アメリカへの麻薬流入。コロンビアからメキシコへ
かつて、アメリカへ流入していた麻薬は、そのほとんどが南米のコロンビアからフロリダ経由でした。
しかし、1990年代にコロンビアの麻薬カルテルが壊滅してからは、メキシコ経由となりメキシコ麻薬カルテルが主導権を取るようになったのです。

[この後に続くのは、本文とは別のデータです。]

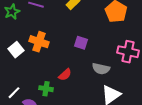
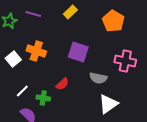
purple square: (81, 43) -> (78, 52), size x1.5
white line: (14, 93) -> (22, 91), moved

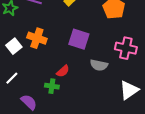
white line: (22, 91) -> (12, 78), moved
green cross: (43, 98) -> (52, 86), moved
white triangle: (108, 104) -> (129, 90), moved

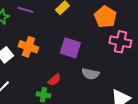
pink cross: (126, 48) -> (120, 42), moved

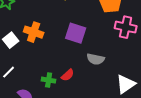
red semicircle: (54, 80) -> (68, 75), moved

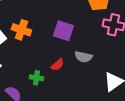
red semicircle: (68, 75) -> (57, 65), moved

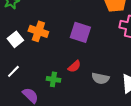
gray semicircle: (83, 57) -> (100, 78), moved

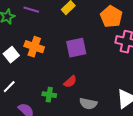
purple square: (80, 32) -> (76, 48), turned -30
gray semicircle: (100, 78) -> (88, 104), moved

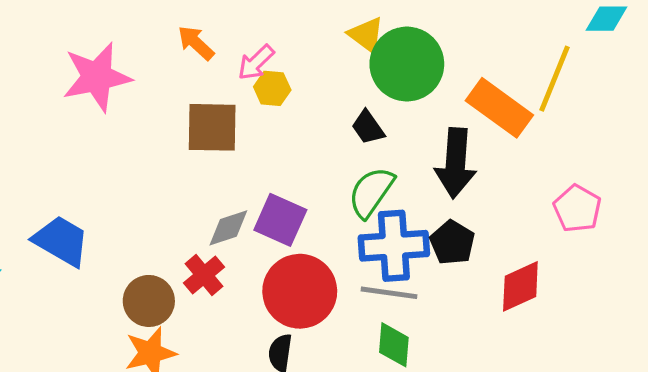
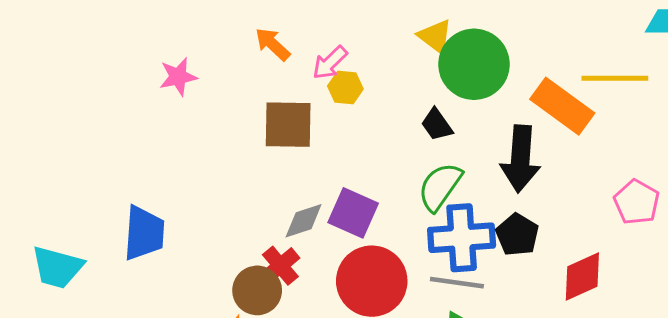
pink star: (97, 77) -> (178, 77), size x0.6
yellow line: (555, 79) -> (615, 78), turned 68
blue trapezoid: (61, 241) -> (144, 233), turned 64
brown circle: (149, 301) -> (257, 290), moved

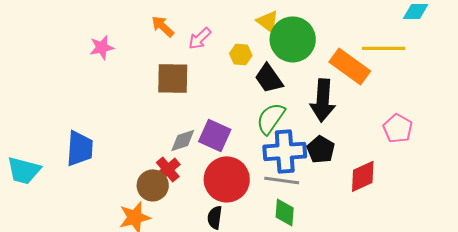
yellow hexagon: (345, 88) -> (241, 54), moved
black trapezoid: (437, 125) -> (269, 78), size x1.4

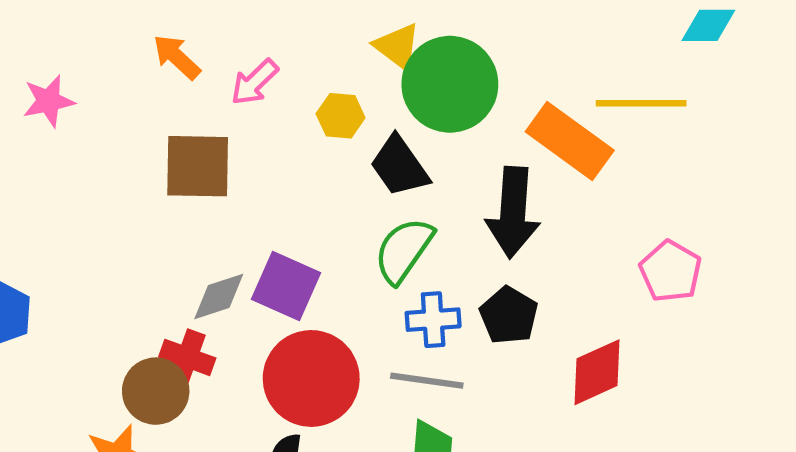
blue cross: (285, 151) -> (433, 320), size x0.6
red cross: (168, 169) -> (187, 357), turned -30

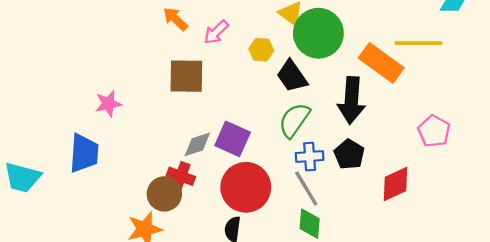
pink star: (48, 101) -> (108, 104), moved
gray line: (427, 381) -> (306, 188), turned 51

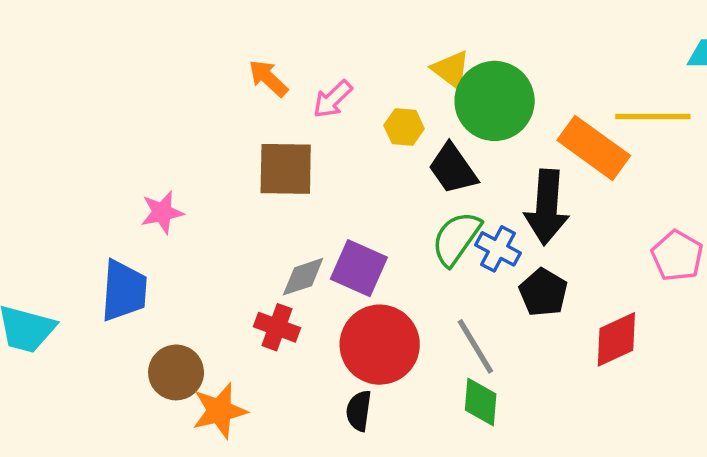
blue cross: (310, 157) -> (498, 249), moved, turned 32
brown circle: (164, 194) -> (176, 372), moved

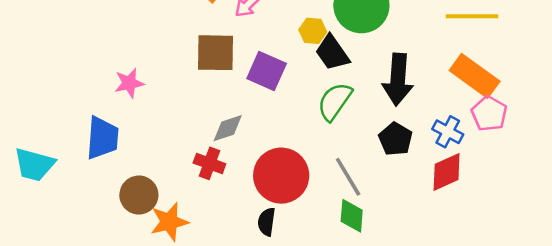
yellow hexagon: (404, 127) -> (313, 31), moved
orange rectangle: (594, 148) -> (475, 76), moved
blue cross: (498, 249) -> (448, 132), moved
purple square: (359, 268) -> (267, 71), moved

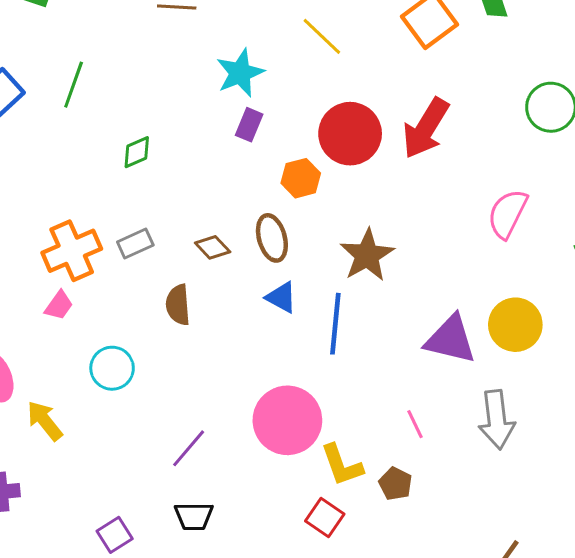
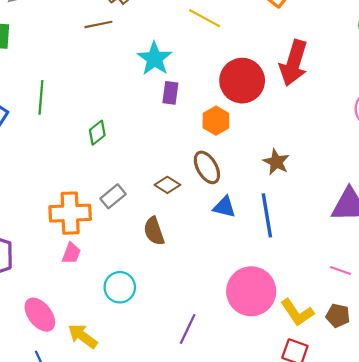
orange cross: (72, 251) -> (70, 213), turned 36
brown star: (367, 255) -> (276, 162), size x0.7
pink line: (415, 424) -> (341, 271), turned -30

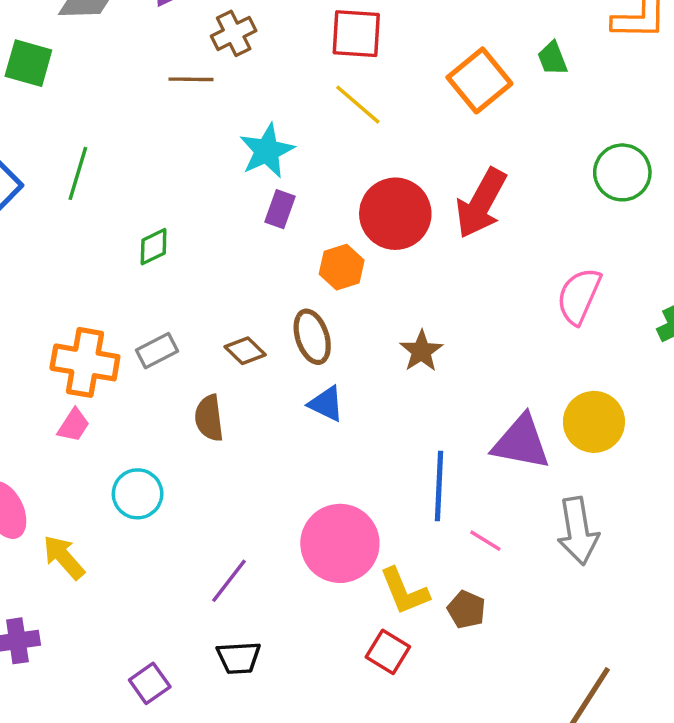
blue line: (267, 215) -> (439, 486), moved

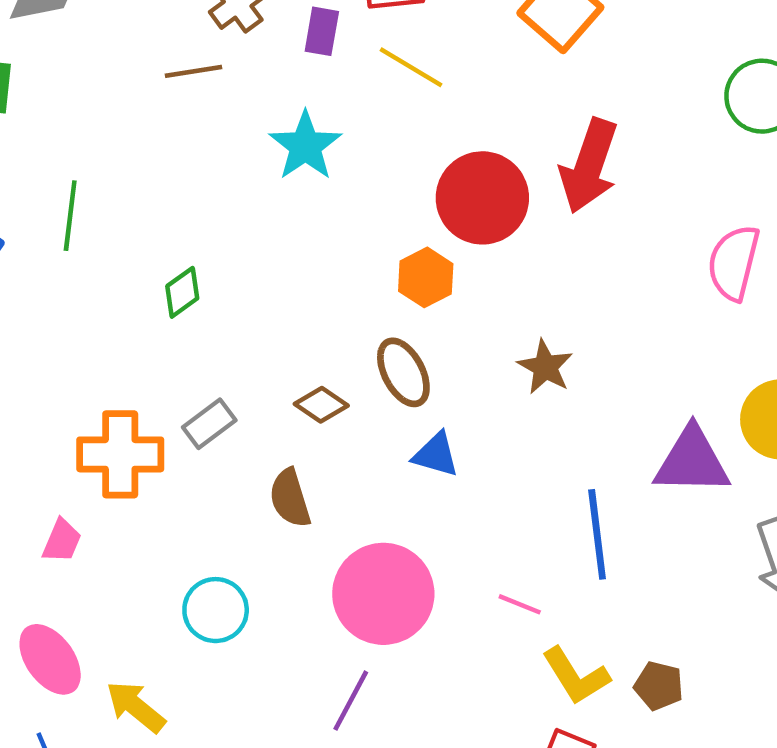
purple rectangle: (280, 209) -> (322, 31), moved
pink trapezoid: (74, 425) -> (62, 541), moved
pink line: (485, 541) -> (520, 604), moved
pink circle: (340, 543) -> (383, 594), moved

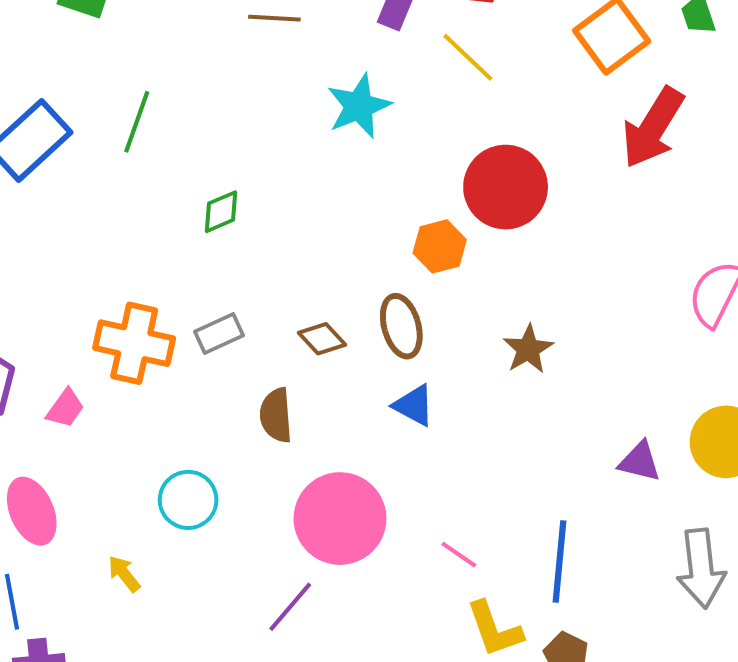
red arrow: (589, 166) -> (653, 128), moved
purple triangle: (692, 461) -> (640, 462), size x0.6
blue line: (597, 534) -> (560, 562), moved
yellow arrow: (136, 707) -> (124, 574), moved, size x0.7

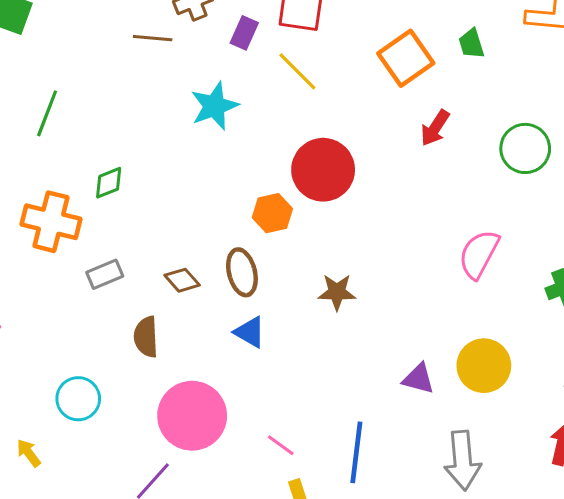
red arrow: (653, 128) -> (435, 128), size x0.6
orange cross: (134, 343) -> (51, 222), moved
brown star: (528, 349) -> (337, 292), turned 30

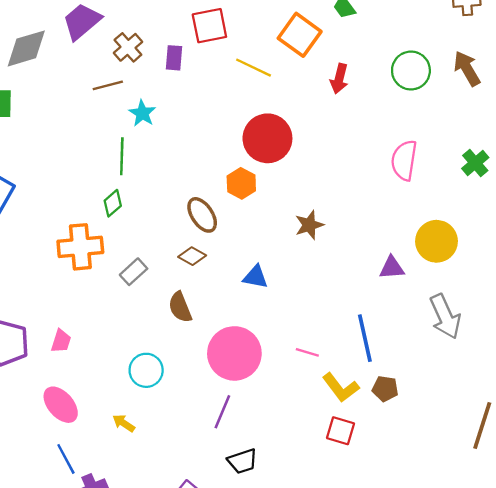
yellow line: (297, 71) -> (253, 68), moved
cyan star: (214, 106) -> (142, 113), moved, size x0.7
green line: (47, 113) -> (122, 156), moved
brown ellipse: (242, 272) -> (202, 215), moved

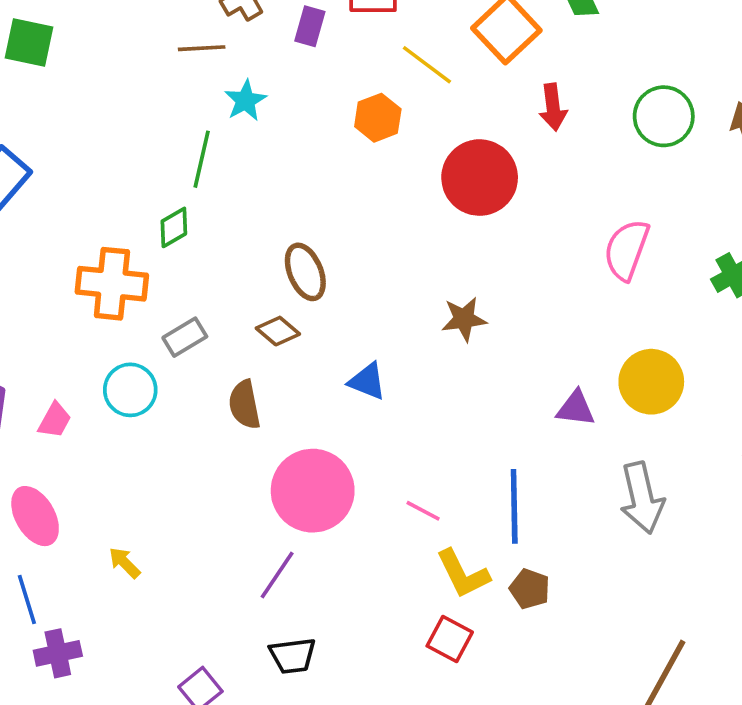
red arrow: (339, 79) -> (553, 107), turned -32
red circle: (267, 138) -> (480, 178), moved
orange hexagon: (241, 183) -> (378, 118), moved
cyan circle: (146, 370) -> (130, 390), moved

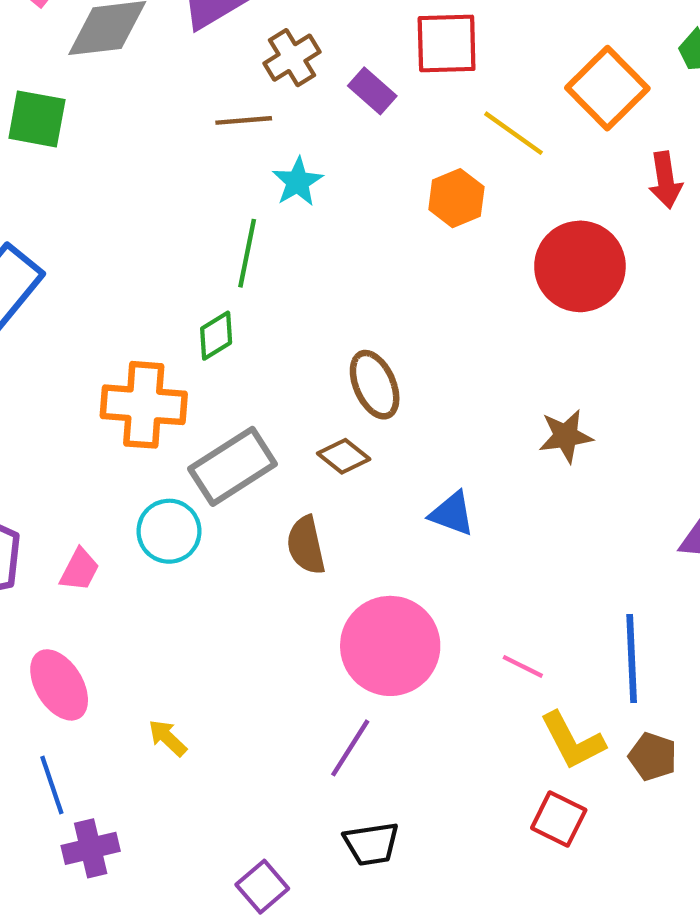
purple rectangle: (310, 26) -> (372, 91), turned -63
gray rectangle: (185, 337) -> (233, 466), size x1.6

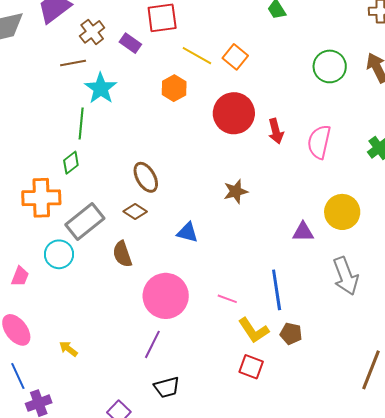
orange square: (607, 88) -> (235, 57), moved, size x0.7
red arrow: (665, 180) -> (276, 131), moved
cyan star: (298, 182) -> (101, 88), size x1.4

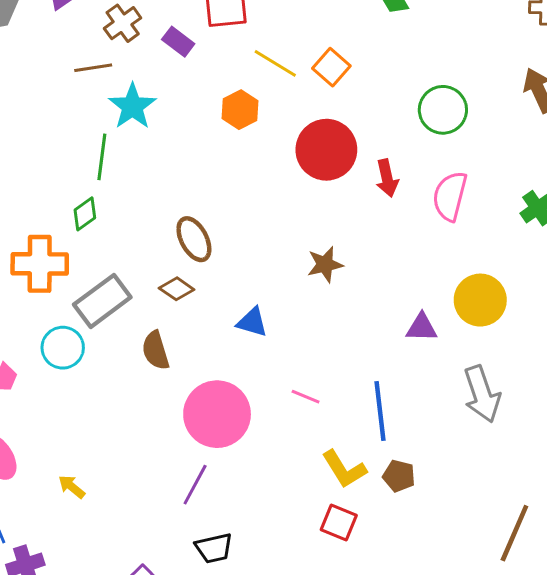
green circle: (330, 66) -> (443, 110), moved
pink line: (227, 299) -> (306, 397), moved

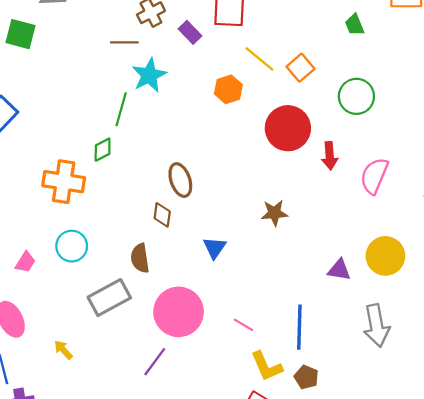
green circle: (443, 110) -> (356, 96), moved
brown diamond: (177, 289) -> (162, 215), turned 55
gray rectangle: (102, 301) -> (109, 298), moved
blue triangle: (252, 322) -> (215, 248), turned 40
pink line: (306, 397) -> (243, 325), moved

映画内でコロンビア人のアレハンドロがメキシコ麻薬カルテルのボスを殺したのは、復讐のためでしたが、アメリカとしてはメキシコ麻薬カルテルの弱体化を狙ったのです。
ケイトとアレハンドロの関係が渋い
「嘆きの検察官」と呼ばれるコロンビア人、アレハンドロ(ベニチオ・デル・トロ)の存在感が強烈です。コロンビア麻薬カルテルと手を組んでいます。
すべては復讐のためにです。
彼は、メキシコ麻薬カルテルに妻子を殺害された過去を持っています。妻は首を切り落とされて、娘は酸のプールに投げ込まれた。
復讐の鬼、復讐のためならば手段を選ばない。
しかし、その残忍さ故に自身の心も壊れている。
そんな彼が、ケイトには微かながらも優しさを見せます。
殺された娘に彼女が似ているからと。
ラストには、違法な作戦を暴露するつもりだったケイトを脅します。
作戦は合法的に行われたとの書類にサインするか、「自殺」するかと選択を迫る。
それでも彼はケイトを殺したくない。
「怯えると少女のようだな」
「奴らに殺された娘を思い出す」
泣きながらサインした彼女に、
「小さな町へ行け。まだ法の秩序が残る場所へ」
「君は狼じゃない。ここは狼が住む地だ」
と最後に、彼なりの優しい言葉をかけて去るのです。
救いのない物語の中で、この同情されることのない非道な男が最も魅力的に描かれていました。